REQUIRED ACTION -> Among the entries below, only the lines from the one with "ght © 2026 | Powered by" through the one with "Türkiye’nin savunma ve" are wanted, reproduced exactly. Pictures are not wanted.

:::::

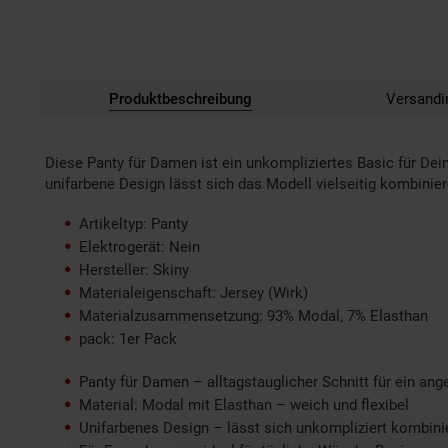
Produktbeschreibung
Versandi
Diese Panty für Damen ist ein unkompliziertes Basic für Dei
unifarbene Design lässt sich das Modell vielseitig kombinie
Artikeltyp: Panty
Elektrogerät: Nein
Hersteller: Skiny
Materialeigenschaft: Jersey (Wirk)
Materialzusammensetzung: 93% Modal, 7% Elasthan
pack: 1er Pack
Panty für Damen – alltagstauglicher Schnitt für ein a
Material: Modal mit Elasthan – weich und flexibel
Unifarbenes Design – lässt sich unkompliziert kombini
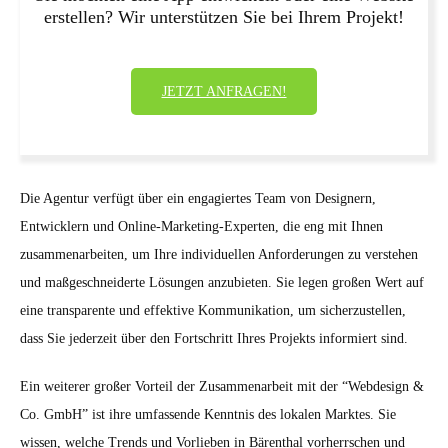
erstellen? Wir unterstützen Sie bei Ihrem Projekt!
JETZT ANFRAGEN!
Die Agentur verfügt über ein engagiertes Team von Designern,
Entwicklern und Online-Marketing-Experten, die eng mit Ihnen
zusammenarbeiten, um Ihre individuellen Anforderungen zu verstehen
und maßgeschneiderte Lösungen anzubieten. Sie legen großen Wert auf
eine transparente und effektive Kommunikation, um sicherzustellen,
dass Sie jederzeit über den Fortschritt Ihres Projekts informiert sind.
Ein weiterer großer Vorteil der Zusammenarbeit mit der “Webdesign &
Co. GmbH” ist ihre umfassende Kenntnis des lokalen Marktes. Sie
wissen, welche Trends und Vorlieben in Bärenthal vorherrschen und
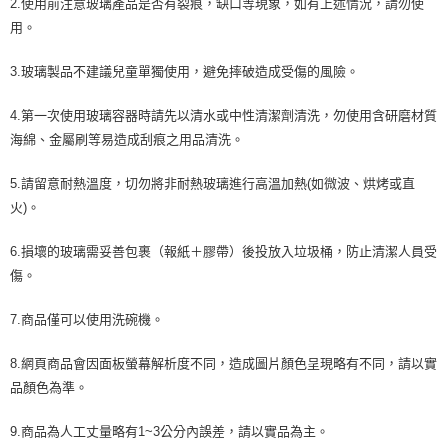
2.使用前注意玻璃產品是否有裂痕，缺口等現象，如有上述情況，請勿使
用。
3.玻璃製品不建議兒童單獨使用，避免摔破造成受傷的風險。
4.第一次使用玻璃容器時請先以清水或中性清潔劑清洗，勿使用含研磨材質
海綿、金屬刷等易造成刮痕之用品清洗。
5.請留意耐熱溫度，切勿將非耐熱玻璃進行高溫加熱(如微波、烘烤或直
火)。
6.損壞的玻璃需妥善包裹（報紙＋膠帶）後投放入垃圾桶，防止清潔人員受
傷。
7.商品僅可以使用洗碗機。
8.網頁商品會因面板螢幕解析度不同，造成圖片顏色呈現略有不同，請以實
品顏色為準。
9.商品為人工丈量略有1~3公分內誤差，請以實品為主。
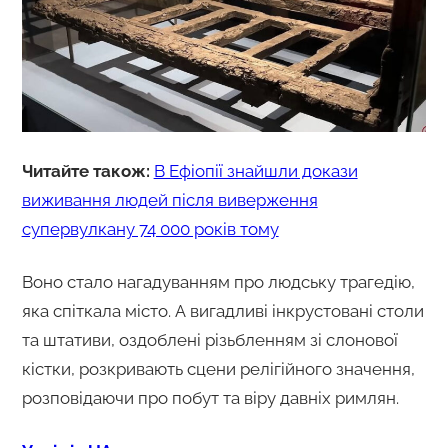
Читайте також:
В Ефіопії знайшли докази
виживання людей після виверження
супервулкану 74 000 років тому
Воно стало нагадуванням про людську трагедію,
яка спіткала місто. А вигадливі інкрустовані столи
та штативи, оздоблені різьбленням зі слонової
кістки, розкривають сцени релігійного значення,
розповідаючи про побут та віру давніх римлян.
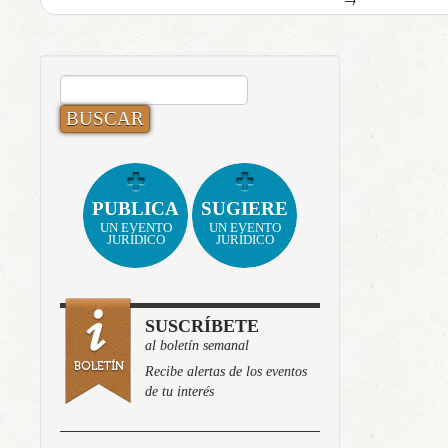
BUSCAR:
PUBLICA
SUGIERE
UN EVENTO
UN EVENTO
JURÍDICO
JURÍDICO
SUSCRÍBETE
al boletín semanal
Recibe alertas de los eventos
de tu interés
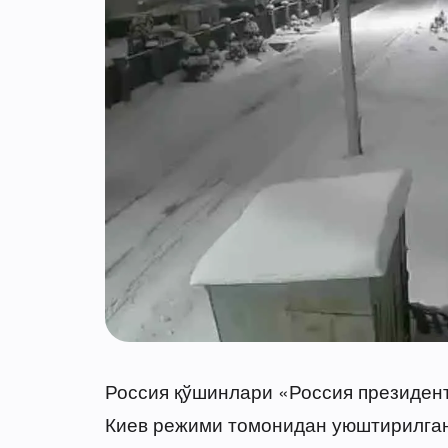
Россия қўшинлари «Россия президент
Киев режими томонидан уюштирилган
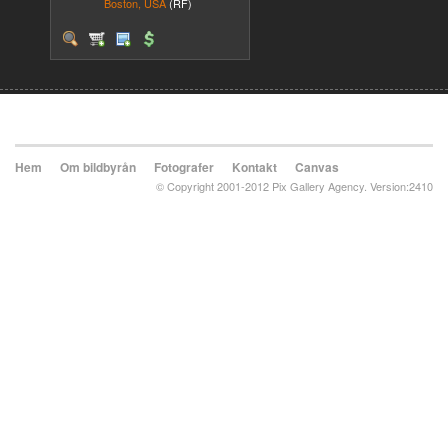
Boston, USA
(RF)
Hem
Om bildbyrån
Fotografer
Kontakt
Canvas
© Copyright 2001-2012 Pix Gallery Agency. Version:2410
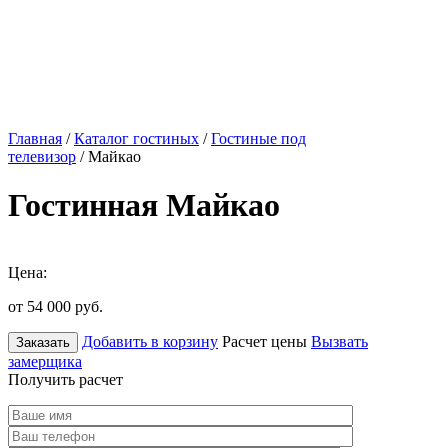
Главная
/
Каталог гостиных
/
Гостиные под
телевизор
/ Майкао
Гостинная Майкао
Цена:
от 54 000
руб.
Добавить в корзину
Расчет цены
Вызвать
Заказать
замерщика
Получить расчет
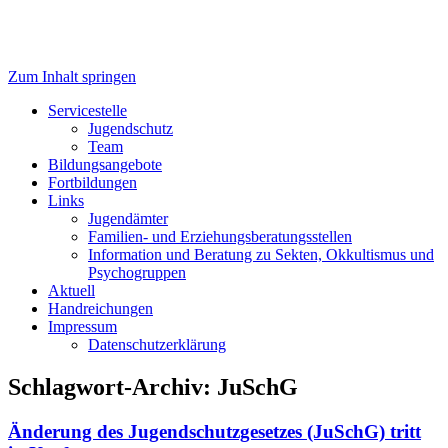
Zum Inhalt springen
Servicestelle Kinder- und
Servicestelle
Jugendschutz
Jugendschutz
Team
Bildungsangebote
Fortbildungen
Links
Jugendämter
Familien- und Erziehungsberatungsstellen
Information und Beratung zu Sekten, Okkultismus und
Psychogruppen
Aktuell
Handreichungen
Impressum
Datenschutzerklärung
Schlagwort-Archiv:
JuSchG
Änderung des Jugendschutzgesetzes (JuSchG) tritt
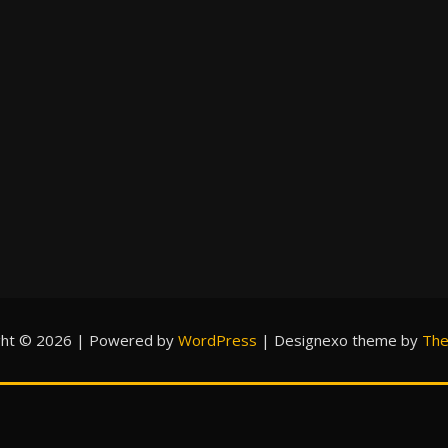
ght © 2026 | Powered by
WordPress
|
Designexo theme by
The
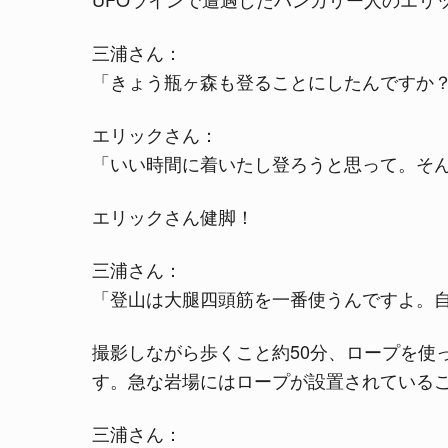
三浦さん：
「きょう瓶ヶ森も登ることにしたんですか
エリックさん：
「いい時間に着いたし登ろうと思って。そ
エリックさん健脚！
三浦さん：
「登山は大腿四頭筋を一番使うんですよ。
撮影しながら歩くこと約50分、ロープを使
す。急な岩場にはロープが設置されている
三浦さん：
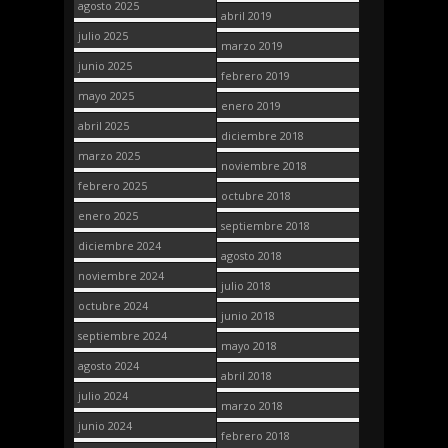
agosto 2025
abril 2019
julio 2025
marzo 2019
junio 2025
febrero 2019
mayo 2025
enero 2019
abril 2025
diciembre 2018
marzo 2025
noviembre 2018
febrero 2025
octubre 2018
enero 2025
septiembre 2018
diciembre 2024
agosto 2018
noviembre 2024
julio 2018
octubre 2024
junio 2018
septiembre 2024
mayo 2018
agosto 2024
abril 2018
julio 2024
marzo 2018
junio 2024
febrero 2018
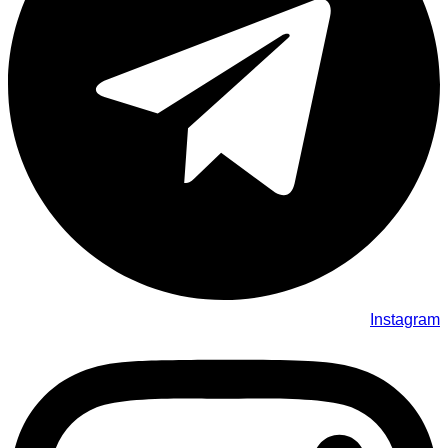
Instagram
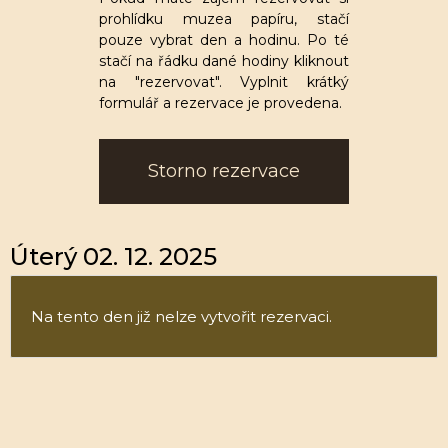
prohlídku muzea papíru, stačí
pouze vybrat den a hodinu. Po té
stačí na řádku dané hodiny kliknout
na "rezervovat". Vyplnit krátký
formulář a rezervace je provedena.
Storno rezervace
Úterý 02. 12. 2025
Na tento den již nelze vytvořit rezervaci.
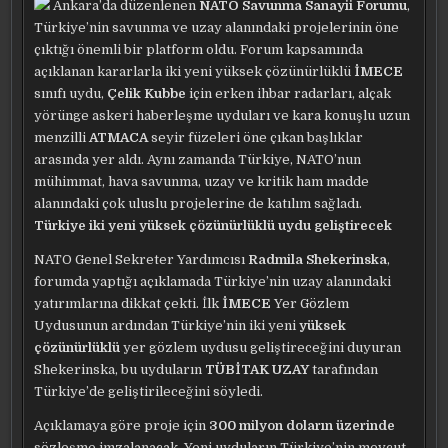
Ankara’da düzenlenen
NATO Savunma Sanayii Forumu
,
Türkiye’nin savunma ve uzay alanındaki projelerinin öne
çıktığı önemli bir platform oldu. Forum kapsamında
açıklanan kararlarla iki yeni yüksek çözünürlüklü
İMECE
sınıfı uydu,
Çelik Kubbe
için erken ihbar radarları, alçak
yörünge askeri haberleşme uyduları ve kara konuşlu uzun
menzilli
ATMACA
seyir füzeleri öne çıkan başlıklar
arasında yer aldı. Aynı zamanda Türkiye, NATO’nun
mühimmat, hava savunma, uzay ve kritik ham madde
alanındaki çok uluslu projelerine de katılım sağladı.
Türkiye iki yeni yüksek çözünürlüklü uydu geliştirecek
NATO Genel Sekreter Yardımcısı
Radmila Shekerinska
,
forumda yaptığı açıklamada Türkiye’nin uzay alanındaki
yatırımlarına dikkat çekti. İlk
İMECE
Yer Gözlem
Uydusunun ardından Türkiye’nin iki yeni
yüksek
çözünürlüklü
yer gözlem uydusu geliştireceğini duyuran
Shekerinska, bu uyduların
TÜBİTAK UZAY
tarafından
Türkiye’de geliştirileceğini söyledi.
Açıklamaya göre proje için
300 milyon doların üzerinde
sözleşme imzalanacak. Yeni uyduların Türkiye’nin mevcut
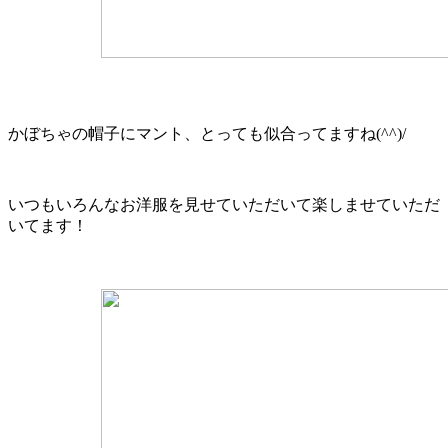
かぼちゃの帽子にマント、とっても似合ってますね(^^)/
いつもいろんなお洋服を見せていただいて楽しませていただ
いてます！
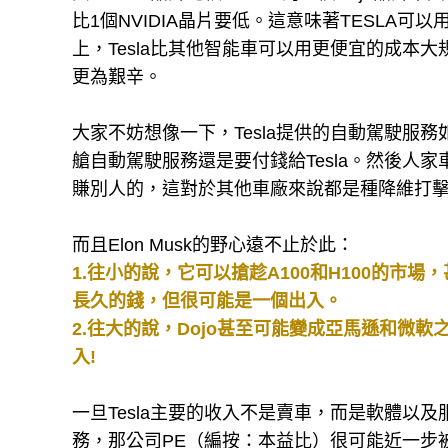
比1個NVIDIA晶片要低。這意味著TESLA
上，Tesla比其他智能車可以用更便宜的成本
更為艱辛。
大家不妨想像一下，Tesla提供的自動駕駛服
艙自動駕駛服務還是要付錢給Tesla。然後人家
賺別人的，這對於其他車廠來說都是種降維打
而且Elon Musk的野心遠不止於此：
1.往小的說，它可以搶趁A100和H100的
長久的錢，但很可能是一個出入。
2.往大的說，Dojo甚至可能變成亞馬遜和微軟
入!
一旦Tesla主要的收入不是賣車，而是軟體以及
務，那公司PE（編按：本益比）很可能近一步被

:::::

RESULT OF THIS EXERCISE ->
ght © 2026 | Powered by
WordPress
|
Designexo theme by
The
三浦さん：
「きょう瓶ヶ森も登ることにしたんですか
エリックさん：
「いい時間に着いたし登ろうと思って。そ
エリックさん健脚！
三浦さん：
「登山は大腿四頭筋を一番使うんですよ。
撮影しながら歩くこと約50分、ロープを使
す。急な岩場にはロープが設置されている
三浦さん：
agosto 2025
abril 2019
julio 2025
marzo 2019
junio 2025
febrero 2019
mayo 2025
enero 2019
abril 2025
diciembre 2018
marzo 2025
noviembre 2018
febrero 2025
octubre 2018
enero 2025
septiembre 2018
diciembre 2024
agosto 2018
noviembre 2024
julio 2018
octubre 2024
junio 2018
septiembre 2024
mayo 2018
agosto 2024
abril 2018
julio 2024
marzo 2018
junio 2024
febrero 2018
Instagram
prohlídku muzea papíru, stačí
pouze vybrat den a hodinu. Po té
stačí na řádku dané hodiny kliknout
na "rezervovat". Vyplnit krátký
formulář a rezervace je provedena.
Storno rezervace
Úterý 02. 12. 2025
Na tento den již nelze vytvořit rezervaci.
Ankara’da düzenlenen
NATO Savunma Sanayii Forumu
,
Türkiye’nin savunma ve uzay alanındaki projelerinin öne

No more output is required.